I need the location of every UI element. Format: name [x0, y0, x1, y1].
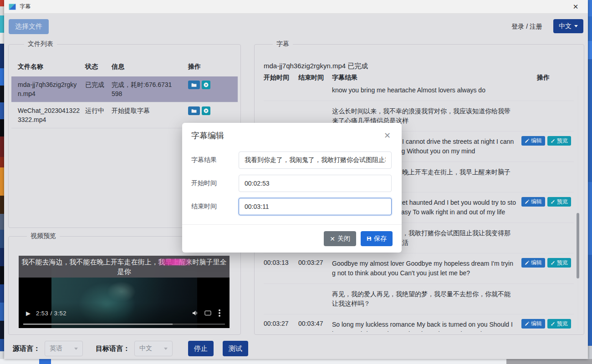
app-window: 字幕 ✕ 选择文件 登录 / 注册 中文 文件列表 文件名称 状态 信息 操作 …: [4, 0, 588, 359]
subtitle-result-input[interactable]: [239, 152, 392, 169]
subtitle-edit-dialog: 字幕编辑 ✕ 字幕结果 开始时间 结束时间 ✕ 关闭: [182, 123, 402, 253]
taskbar-item: [39, 359, 51, 364]
subtitle-result-label: 字幕结果: [191, 156, 239, 164]
titlebar: 字幕 ✕: [4, 0, 588, 14]
desktop-edge-right: [588, 0, 592, 364]
app-icon: [9, 4, 16, 10]
taskbar-item: [506, 359, 592, 364]
window-title: 字幕: [20, 3, 31, 10]
dialog-close-icon[interactable]: ✕: [381, 130, 393, 141]
start-time-input[interactable]: [239, 175, 392, 192]
screen: 字幕 ✕ 选择文件 登录 / 注册 中文 文件列表 文件名称 状态 信息 操作 …: [0, 0, 592, 364]
start-time-label: 开始时间: [191, 179, 239, 187]
end-time-input[interactable]: [239, 198, 392, 215]
save-button[interactable]: 保存: [361, 231, 393, 246]
window-close-button[interactable]: ✕: [568, 0, 583, 13]
save-icon: [367, 236, 372, 241]
desktop-edge-bottom: [0, 359, 592, 364]
close-icon: ✕: [330, 235, 335, 243]
close-button[interactable]: ✕ 关闭: [324, 231, 356, 246]
desktop-edge-left: [0, 0, 4, 364]
end-time-label: 结束时间: [191, 202, 239, 211]
dialog-title: 字幕编辑: [191, 130, 224, 141]
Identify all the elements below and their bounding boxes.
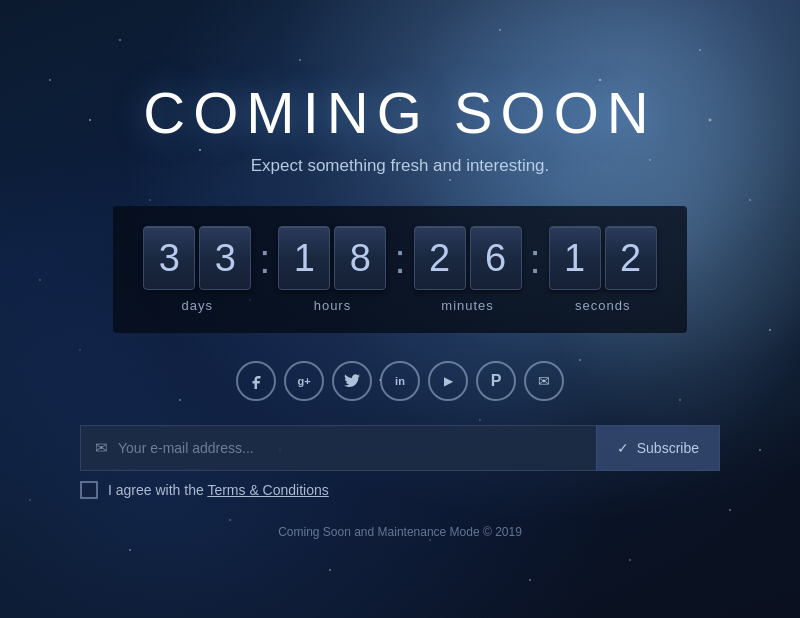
days-label: days	[182, 298, 213, 313]
page-subtitle: Expect something fresh and interesting.	[251, 156, 550, 176]
subscribe-checkmark: ✓	[617, 440, 629, 456]
minutes-digit-2: 6	[470, 226, 522, 290]
email-input[interactable]	[118, 440, 582, 456]
days-digit-2: 3	[199, 226, 251, 290]
footer-text: Coming Soon and Maintenance Mode © 2019	[278, 525, 522, 539]
pinterest-icon[interactable]: P	[476, 361, 516, 401]
days-digit-1: 3	[143, 226, 195, 290]
minutes-digit-1: 2	[414, 226, 466, 290]
subscribe-button[interactable]: ✓ Subscribe	[596, 425, 720, 471]
days-digits: 3 3	[143, 226, 251, 290]
youtube-icon[interactable]: ▶	[428, 361, 468, 401]
countdown-days: 3 3 days	[143, 226, 251, 313]
social-icons-row: g+ in ▶ P ✉	[236, 361, 564, 401]
twitter-icon[interactable]	[332, 361, 372, 401]
seconds-digits: 1 2	[549, 226, 657, 290]
hours-digit-2: 8	[334, 226, 386, 290]
countdown-minutes: 2 6 minutes	[414, 226, 522, 313]
hours-label: hours	[314, 298, 352, 313]
minutes-label: minutes	[441, 298, 494, 313]
hours-digit-1: 1	[278, 226, 330, 290]
seconds-digit-1: 1	[549, 226, 601, 290]
countdown-timer: 3 3 days : 1 8 hours : 2 6 minutes : 1	[113, 206, 686, 333]
subscribe-label: Subscribe	[637, 440, 699, 456]
colon-3: :	[530, 237, 541, 282]
seconds-digit-2: 2	[605, 226, 657, 290]
countdown-hours: 1 8 hours	[278, 226, 386, 313]
main-content: COMING SOON Expect something fresh and i…	[0, 59, 800, 559]
page-title: COMING SOON	[143, 79, 656, 146]
minutes-digits: 2 6	[414, 226, 522, 290]
subscribe-form: ✉ ✓ Subscribe	[80, 425, 720, 471]
facebook-icon[interactable]	[236, 361, 276, 401]
terms-checkbox[interactable]	[80, 481, 98, 499]
agree-text: I agree with the Terms & Conditions	[108, 482, 329, 498]
email-field-icon: ✉	[95, 439, 108, 457]
countdown-seconds: 1 2 seconds	[549, 226, 657, 313]
agree-prefix: I agree with the	[108, 482, 204, 498]
terms-link[interactable]: Terms & Conditions	[207, 482, 328, 498]
google-plus-icon[interactable]: g+	[284, 361, 324, 401]
seconds-label: seconds	[575, 298, 630, 313]
colon-1: :	[259, 237, 270, 282]
agree-row: I agree with the Terms & Conditions	[80, 481, 720, 499]
email-social-icon[interactable]: ✉	[524, 361, 564, 401]
linkedin-icon[interactable]: in	[380, 361, 420, 401]
email-section: ✉	[80, 425, 596, 471]
hours-digits: 1 8	[278, 226, 386, 290]
colon-2: :	[394, 237, 405, 282]
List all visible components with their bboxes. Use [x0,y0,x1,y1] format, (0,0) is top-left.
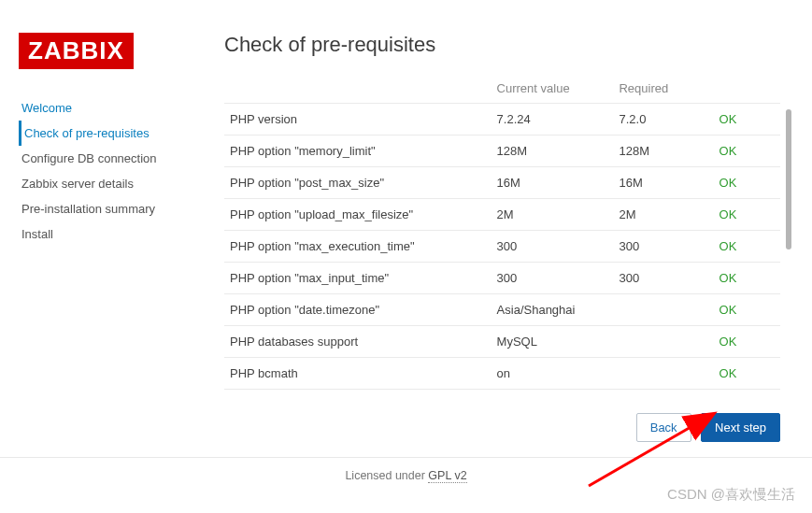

^^^^^^^^

**Task to carry out**
Write out each entry exactly as given, but skip the pictures.

**Exercise solution**
I need the location of every UI element. Format: name [x0, y0, x1, y1].
app-window: 字幕 ✕ 选择文件 登录 / 注册 中文 文件列表 文件名称 状态 信息 操作 …: [4, 0, 588, 359]
subtitle-result-input[interactable]: [239, 152, 392, 169]
subtitle-edit-dialog: 字幕编辑 ✕ 字幕结果 开始时间 结束时间 ✕ 关闭: [182, 123, 402, 253]
taskbar-item: [39, 359, 51, 364]
subtitle-result-label: 字幕结果: [191, 156, 239, 164]
titlebar: 字幕 ✕: [4, 0, 588, 14]
desktop-edge-right: [588, 0, 592, 364]
app-icon: [9, 4, 16, 10]
taskbar-item: [506, 359, 592, 364]
window-title: 字幕: [20, 3, 31, 10]
dialog-close-icon[interactable]: ✕: [381, 130, 393, 141]
start-time-input[interactable]: [239, 175, 392, 192]
screen: 字幕 ✕ 选择文件 登录 / 注册 中文 文件列表 文件名称 状态 信息 操作 …: [0, 0, 592, 364]
start-time-label: 开始时间: [191, 179, 239, 187]
end-time-input[interactable]: [239, 198, 392, 215]
save-button[interactable]: 保存: [361, 231, 393, 246]
window-close-button[interactable]: ✕: [568, 0, 583, 13]
save-icon: [367, 236, 372, 241]
desktop-edge-bottom: [0, 359, 592, 364]
close-icon: ✕: [330, 235, 335, 243]
close-button[interactable]: ✕ 关闭: [324, 231, 356, 246]
desktop-edge-left: [0, 0, 4, 364]
end-time-label: 结束时间: [191, 202, 239, 211]
dialog-title: 字幕编辑: [191, 130, 224, 141]
Identify all the elements below and their bounding boxes.
days-label: days	[182, 298, 213, 313]
page-subtitle: Expect something fresh and interesting.	[251, 156, 550, 176]
subscribe-checkmark: ✓	[617, 440, 629, 456]
minutes-digit-2: 6	[470, 226, 522, 290]
email-input[interactable]	[118, 440, 582, 456]
days-digit-2: 3	[199, 226, 251, 290]
footer-text: Coming Soon and Maintenance Mode © 2019	[278, 525, 522, 539]
pinterest-icon[interactable]: P	[476, 361, 516, 401]
days-digit-1: 3	[143, 226, 195, 290]
minutes-digit-1: 2	[414, 226, 466, 290]
subscribe-button[interactable]: ✓ Subscribe	[596, 425, 720, 471]
days-digits: 3 3	[143, 226, 251, 290]
youtube-icon[interactable]: ▶	[428, 361, 468, 401]
countdown-days: 3 3 days	[143, 226, 251, 313]
social-icons-row: g+ in ▶ P ✉	[236, 361, 564, 401]
twitter-icon[interactable]	[332, 361, 372, 401]
seconds-digits: 1 2	[549, 226, 657, 290]
hours-digit-2: 8	[334, 226, 386, 290]
countdown-minutes: 2 6 minutes	[414, 226, 522, 313]
hours-label: hours	[314, 298, 352, 313]
minutes-label: minutes	[441, 298, 494, 313]
hours-digit-1: 1	[278, 226, 330, 290]
seconds-digit-1: 1	[549, 226, 601, 290]
countdown-timer: 3 3 days : 1 8 hours : 2 6 minutes : 1	[113, 206, 686, 333]
subscribe-label: Subscribe	[637, 440, 699, 456]
colon-3: :	[530, 237, 541, 282]
seconds-digit-2: 2	[605, 226, 657, 290]
countdown-hours: 1 8 hours	[278, 226, 386, 313]
main-content: COMING SOON Expect something fresh and i…	[0, 59, 800, 559]
page-title: COMING SOON	[143, 79, 656, 146]
minutes-digits: 2 6	[414, 226, 522, 290]
subscribe-form: ✉ ✓ Subscribe	[80, 425, 720, 471]
facebook-icon[interactable]	[236, 361, 276, 401]
terms-checkbox[interactable]	[80, 481, 98, 499]
agree-text: I agree with the Terms & Conditions	[108, 482, 329, 498]
email-field-icon: ✉	[95, 439, 108, 457]
countdown-seconds: 1 2 seconds	[549, 226, 657, 313]
agree-prefix: I agree with the	[108, 482, 204, 498]
terms-link[interactable]: Terms & Conditions	[207, 482, 328, 498]
google-plus-icon[interactable]: g+	[284, 361, 324, 401]
seconds-label: seconds	[575, 298, 630, 313]
colon-1: :	[259, 237, 270, 282]
agree-row: I agree with the Terms & Conditions	[80, 481, 720, 499]
email-social-icon[interactable]: ✉	[524, 361, 564, 401]
linkedin-icon[interactable]: in	[380, 361, 420, 401]
email-section: ✉	[80, 425, 596, 471]
hours-digits: 1 8	[278, 226, 386, 290]
colon-2: :	[394, 237, 405, 282]
List all visible components with their bboxes. Use [x0,y0,x1,y1] format, (0,0) is top-left.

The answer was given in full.